UK multinationals are falling behind in completing anti-bribery and corruption due diligence before high risk mergers and acquisitions (M&A), according to a new study.
Only 58 per cent of respondents in large UK companies complete the checks, the research from law firm Hogan Lovells revealed, as opposed to 85 per cent in each of the US, China and Germany.
This was despite that fact that 64 per cent of respondents globally said M&A gives rise to some of the biggest anti-bribery and corruption risks.
“Too few companies do enough to counter bribery and corruption in M&A and private equity investments,” said Hogan Lovells' Crispin Rapinet.
“Instead they busy themselves with due diligence on tax, antitrust, legal, financial, intellectual property, and other asset or industry-specific areas. None of which makes a difference if the company you're after is corrupt.”
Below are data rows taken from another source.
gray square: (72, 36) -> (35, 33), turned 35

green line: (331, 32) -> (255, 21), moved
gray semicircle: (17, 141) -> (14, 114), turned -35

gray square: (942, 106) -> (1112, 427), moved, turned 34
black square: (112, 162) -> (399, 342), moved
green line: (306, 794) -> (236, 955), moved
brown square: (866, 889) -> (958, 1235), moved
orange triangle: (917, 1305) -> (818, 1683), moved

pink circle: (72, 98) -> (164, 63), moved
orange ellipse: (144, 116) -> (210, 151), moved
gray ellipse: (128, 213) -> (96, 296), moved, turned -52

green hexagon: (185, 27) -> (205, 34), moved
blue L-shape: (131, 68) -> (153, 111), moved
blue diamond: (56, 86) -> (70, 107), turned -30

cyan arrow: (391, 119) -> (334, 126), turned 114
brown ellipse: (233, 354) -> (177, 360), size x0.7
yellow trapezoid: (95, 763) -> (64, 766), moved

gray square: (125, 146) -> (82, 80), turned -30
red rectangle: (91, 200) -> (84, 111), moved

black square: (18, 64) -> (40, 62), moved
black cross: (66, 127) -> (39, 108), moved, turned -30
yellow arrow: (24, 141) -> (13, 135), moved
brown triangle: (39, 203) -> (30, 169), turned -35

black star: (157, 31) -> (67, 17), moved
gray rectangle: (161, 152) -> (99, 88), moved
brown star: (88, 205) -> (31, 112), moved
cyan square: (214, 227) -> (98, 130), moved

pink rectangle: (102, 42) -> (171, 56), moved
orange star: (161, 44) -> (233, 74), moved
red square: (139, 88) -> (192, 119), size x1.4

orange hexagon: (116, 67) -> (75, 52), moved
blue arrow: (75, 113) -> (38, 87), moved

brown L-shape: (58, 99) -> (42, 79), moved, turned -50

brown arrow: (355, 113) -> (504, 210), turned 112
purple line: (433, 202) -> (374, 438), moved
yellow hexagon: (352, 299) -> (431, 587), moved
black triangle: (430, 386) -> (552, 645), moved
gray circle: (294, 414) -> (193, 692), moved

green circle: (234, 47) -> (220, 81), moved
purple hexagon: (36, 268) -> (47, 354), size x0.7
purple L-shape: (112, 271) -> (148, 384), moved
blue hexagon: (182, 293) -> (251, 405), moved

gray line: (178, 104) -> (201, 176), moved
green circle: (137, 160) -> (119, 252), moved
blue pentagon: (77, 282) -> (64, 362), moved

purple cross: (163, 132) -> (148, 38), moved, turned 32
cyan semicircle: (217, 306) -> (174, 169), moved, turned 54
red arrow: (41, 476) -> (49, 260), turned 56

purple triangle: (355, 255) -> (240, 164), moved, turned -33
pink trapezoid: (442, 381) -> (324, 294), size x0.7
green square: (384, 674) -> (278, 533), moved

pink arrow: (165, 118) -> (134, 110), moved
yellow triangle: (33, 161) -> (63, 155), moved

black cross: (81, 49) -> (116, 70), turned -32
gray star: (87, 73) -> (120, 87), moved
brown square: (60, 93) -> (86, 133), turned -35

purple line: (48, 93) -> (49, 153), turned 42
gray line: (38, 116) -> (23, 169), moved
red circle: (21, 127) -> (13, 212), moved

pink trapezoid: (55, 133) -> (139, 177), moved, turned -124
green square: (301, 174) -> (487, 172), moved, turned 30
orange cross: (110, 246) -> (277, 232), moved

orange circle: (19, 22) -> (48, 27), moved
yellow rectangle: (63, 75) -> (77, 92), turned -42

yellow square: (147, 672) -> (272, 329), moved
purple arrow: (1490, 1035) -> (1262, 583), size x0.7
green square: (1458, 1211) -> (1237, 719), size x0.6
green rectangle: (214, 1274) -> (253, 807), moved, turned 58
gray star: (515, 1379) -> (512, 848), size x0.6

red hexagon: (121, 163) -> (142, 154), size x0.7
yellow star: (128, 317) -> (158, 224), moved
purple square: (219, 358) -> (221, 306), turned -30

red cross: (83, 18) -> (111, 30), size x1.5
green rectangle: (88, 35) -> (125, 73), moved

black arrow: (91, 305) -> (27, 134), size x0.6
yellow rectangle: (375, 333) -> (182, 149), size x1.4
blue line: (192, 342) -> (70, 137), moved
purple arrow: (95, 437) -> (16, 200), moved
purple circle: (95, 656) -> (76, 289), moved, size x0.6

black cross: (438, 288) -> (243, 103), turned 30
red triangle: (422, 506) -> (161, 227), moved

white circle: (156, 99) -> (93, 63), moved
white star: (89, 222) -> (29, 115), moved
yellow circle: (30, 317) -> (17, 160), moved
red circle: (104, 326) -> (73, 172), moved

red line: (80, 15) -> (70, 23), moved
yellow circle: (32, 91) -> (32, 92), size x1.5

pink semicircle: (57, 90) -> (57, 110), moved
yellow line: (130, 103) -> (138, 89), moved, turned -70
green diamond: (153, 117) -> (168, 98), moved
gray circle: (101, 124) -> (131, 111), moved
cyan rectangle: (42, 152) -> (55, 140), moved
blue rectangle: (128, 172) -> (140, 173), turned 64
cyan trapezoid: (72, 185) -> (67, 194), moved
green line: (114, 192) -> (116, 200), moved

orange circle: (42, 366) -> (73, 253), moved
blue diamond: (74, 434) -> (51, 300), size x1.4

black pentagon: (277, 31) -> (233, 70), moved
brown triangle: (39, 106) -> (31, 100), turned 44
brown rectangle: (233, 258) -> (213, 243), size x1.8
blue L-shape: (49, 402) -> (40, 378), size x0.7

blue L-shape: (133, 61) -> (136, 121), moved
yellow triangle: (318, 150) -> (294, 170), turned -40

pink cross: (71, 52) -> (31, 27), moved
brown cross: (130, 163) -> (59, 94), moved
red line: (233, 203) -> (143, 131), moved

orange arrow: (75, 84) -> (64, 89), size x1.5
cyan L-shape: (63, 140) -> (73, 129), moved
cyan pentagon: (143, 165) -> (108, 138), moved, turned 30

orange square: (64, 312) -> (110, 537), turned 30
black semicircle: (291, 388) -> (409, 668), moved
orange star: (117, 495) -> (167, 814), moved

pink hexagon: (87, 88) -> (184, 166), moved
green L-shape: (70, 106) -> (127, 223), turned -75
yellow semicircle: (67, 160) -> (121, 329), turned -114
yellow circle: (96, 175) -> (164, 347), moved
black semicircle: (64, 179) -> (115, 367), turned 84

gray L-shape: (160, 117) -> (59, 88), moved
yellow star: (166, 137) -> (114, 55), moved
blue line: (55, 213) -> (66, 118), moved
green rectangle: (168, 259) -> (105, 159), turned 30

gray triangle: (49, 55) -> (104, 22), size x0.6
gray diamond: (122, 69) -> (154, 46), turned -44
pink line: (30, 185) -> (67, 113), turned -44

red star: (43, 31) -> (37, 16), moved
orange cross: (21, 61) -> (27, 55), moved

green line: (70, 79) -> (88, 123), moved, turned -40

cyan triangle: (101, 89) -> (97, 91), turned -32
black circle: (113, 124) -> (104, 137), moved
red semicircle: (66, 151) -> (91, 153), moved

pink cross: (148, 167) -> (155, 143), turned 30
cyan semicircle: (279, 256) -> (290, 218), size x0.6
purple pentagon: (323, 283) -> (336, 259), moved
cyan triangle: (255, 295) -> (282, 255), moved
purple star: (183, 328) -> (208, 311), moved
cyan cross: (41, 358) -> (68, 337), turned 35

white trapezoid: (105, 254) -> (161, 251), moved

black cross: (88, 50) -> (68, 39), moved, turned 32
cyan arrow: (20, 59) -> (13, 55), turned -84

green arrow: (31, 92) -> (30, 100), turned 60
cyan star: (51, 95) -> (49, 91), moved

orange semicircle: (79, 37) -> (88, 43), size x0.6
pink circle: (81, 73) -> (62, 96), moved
More than half of the companies surveyed (57 per cent) had gone ahead with a merger or acquisition despite high bribery and corruption risk, with the US and Germany reporting 71 per cent and 78 per cent respectively.
Almost three quarters of large companies around the world were failing to involve their anti-bribery and corruption compliance teams “in good time” during M&A discussions, Hogan Lovells found, while 54 per cent said their pre- and post-M&A due diligence was not thorough enough.
Multinationals in the US were most concerned about their due diligence quality, at 76 per cent, compared to France at the bottom with 56 per cent.
And in a year of uncertainty stimulated by Brexit, President Trump and North Korea, 36 per cent of the big businesses still saw M&A as one of the biggest external risks to their company.